La police des frontières après l'attaque à l'entrée de Har Adar, le 26 septembre 2017
MENAHEM KAHANA (AFP)

Apres l'attentat terroriste de Har Adar qui a coûté la vie a trois Israéliens mardi, il est primordial de tirer immédiatement les conclusions qui s'imposent car, à l'approche des fêtes, la période est sensible et cet attentat pourrait en inspirer d'autres.

Avant toute chose, il est important de se souvenir que l'agresseur a pris les armes car il était en proie à la frustration et au regret dans sa vie personnelle, ce qui n'avait donc rien à voir avec le conflit israélo-palestinien. Néanmoins, il a choisi de conférer à ses faiblesses personnelles une signification autre que celle d'un acte de désespoir et a décidé de s'élever au rang de martyr.

Ce n'est pas la première fois que des Palestiniens utilisent le prétexte de leurs échecs personnels pour sombrer dans la terreur, même si, cette fois-ci, il s'agit d'un homme, père de quatre enfants, qui connaissait et entretenait des relations amicales avec plusieurs Israéliens. Il a perpétré l'attentat parce qu'il a vu cela comme un moyen de devenir un héros national. Plus important encore, cela garantira un avenir à ses enfants et à sa femme dont il est séparé puisqu'elle percevra une allocation mensuelle de l'Autorité palestinienne.

MENAHEM KAHANA (AFP)

Il est primordial d'être conscient de cela car nous sommes maintenant en pleine période de fêtes juives en Israël et le chef du service de sécurité du Shin Bet déclare ouvertement que, dans les Territoires, l'atmosphère est extrêmement tendue et qu'un incident pourrait mettre le feu aux poudres. Nous devons donc faire tout notre possible pour éviter que Septembre 2017 ne marque le début d'une nouvelle vague de terrorisme. À cet effet, les forces de sécurité doivent strictement mettre en application leur politique et faire la différence entre un potentiel terroriste et un membre de la population.

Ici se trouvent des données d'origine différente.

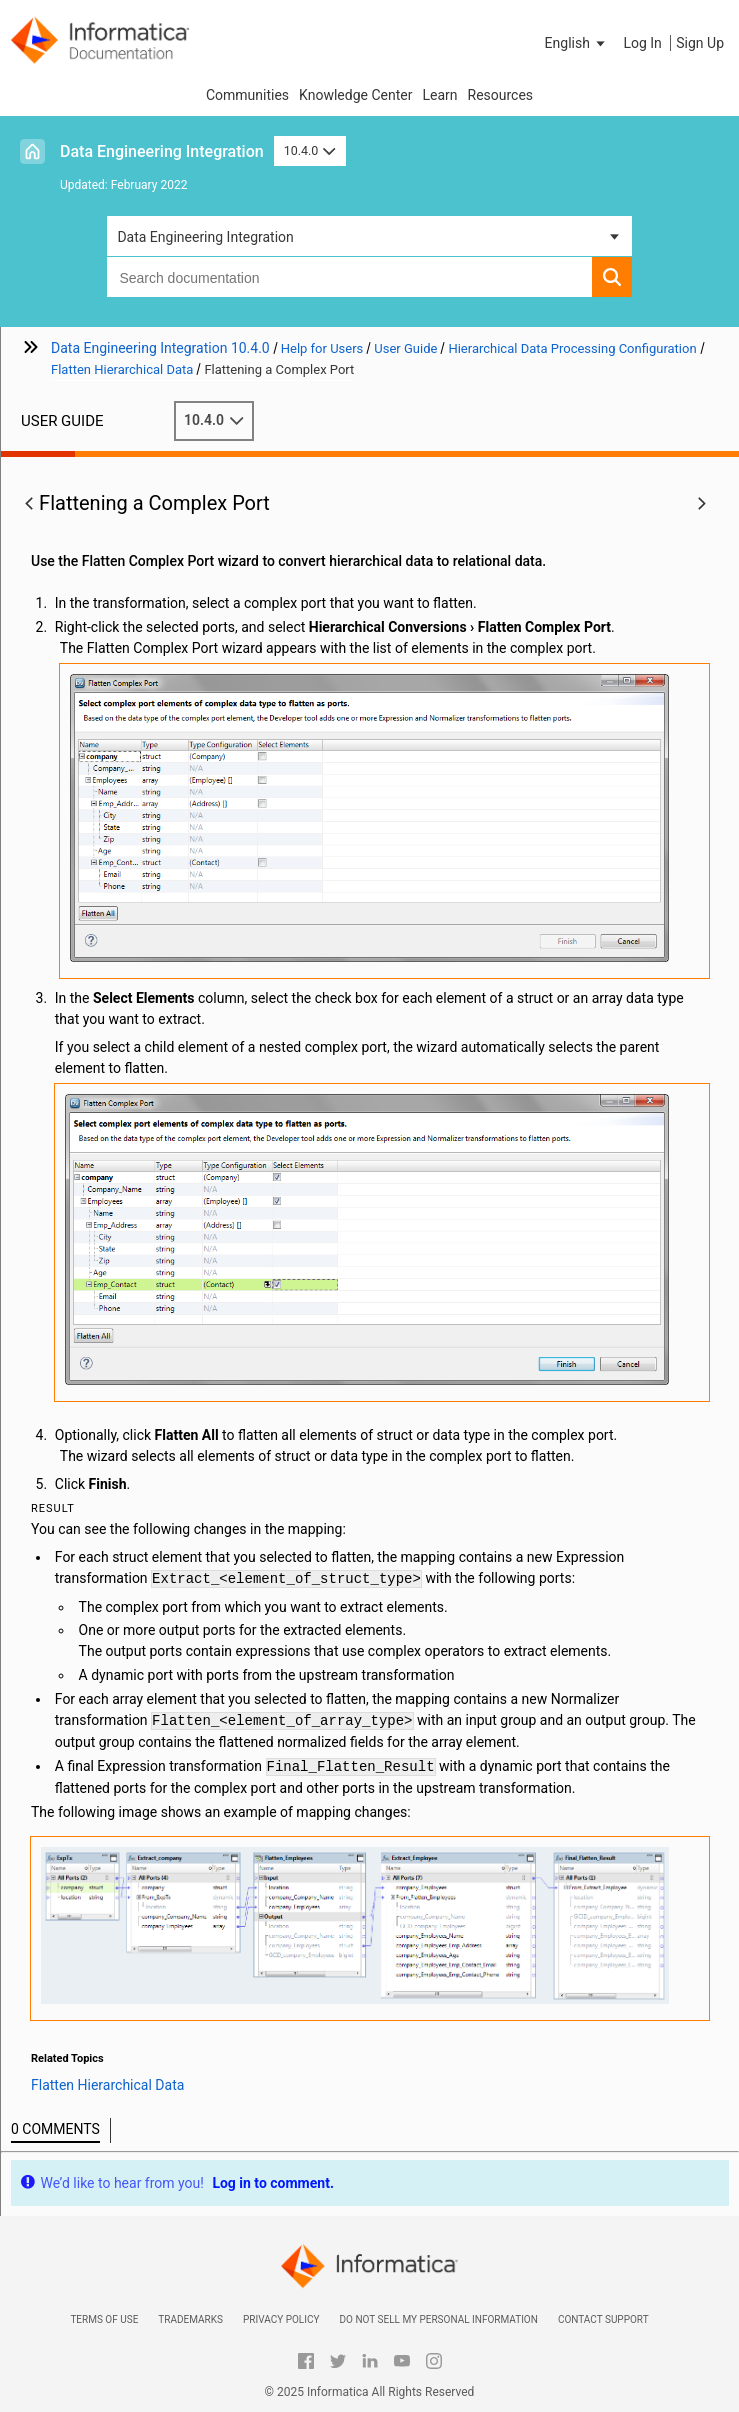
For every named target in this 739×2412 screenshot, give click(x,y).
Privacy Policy (281, 2319)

Autre leçon à retenir : les services de renseignement israéliens ont beaucoup à apprendre quand il s'agit de recueillir des informations sur les réseaux sociaux. La collecte de renseignements provenant des très nombreuses publications sur les réseaux sociaux était auparavant considérée comme de la science-fiction mais, depuis la vague de terreur qui a commencé en octobre 2015, ce n'est plus le cas grâce aux pratiques pionnières de Tsahal et du Shin Bet.

Bien que les méthodes israéliennes soient reproduites dans le monde entier, les processus ne sont pas encore totalement au point. Par exemple, le message que le terroriste a envoyé à sa femme pour qu'elle le poste sur Facebook n'a pas été intercepté. Ce sont des choses qui peuvent arriver mais tout doit être mis en œuvre afin d'éviter que ce genre d'erreur ne se reproduise.

Quatrième leçon : nous ne pouvons pas laisser les incidents de mardi influer sur le processus d'attribution de permis de travail israéliens aux Palestiniens. L'expérience prouve que ceux qui ont obtenu des permis de travail ne sympathisent pas avec les terroristes et n'ont pas envie de commettre des attaques, tout simplement parce qu'ils ont peur de perdre leur source de revenus. Cette règle s'applique encore aujourd'hui. Le terroriste de mardi, originaire du village palestinien de Beit Surik en Cisjordanie, possédait un permis de travail pour la Cisjordanie, pas pour Israël.

Le fait qu'il ait commis un attentat prouve qu'il était tourmenté et désespéré. Sur le plan personnel et au niveau national, l'attribution de permis de travail est un élément déterminant qui permet de faire la différence entre les Palestiniens qui aspirent à mener une existence paisible et les terroristes. Bien que le retrait de ces permis puisse dissuader les collaborateurs et les membres des familles des terroristes, prenons tout de même garde à ne pas jeter trop rapidement le bébé avec l'eau du bain.

Commentaires

(4)

Pauvre petit il était tourmenté Votre article est plein de mièvre et d une compassion honteuse a l egard de cet assasin L AP est complice et voir plus car en payant les familles des terroristes elle pousse a l action. Il faut couper l aide fournie a L AP tant qu elle ne cesse pas son double jeu.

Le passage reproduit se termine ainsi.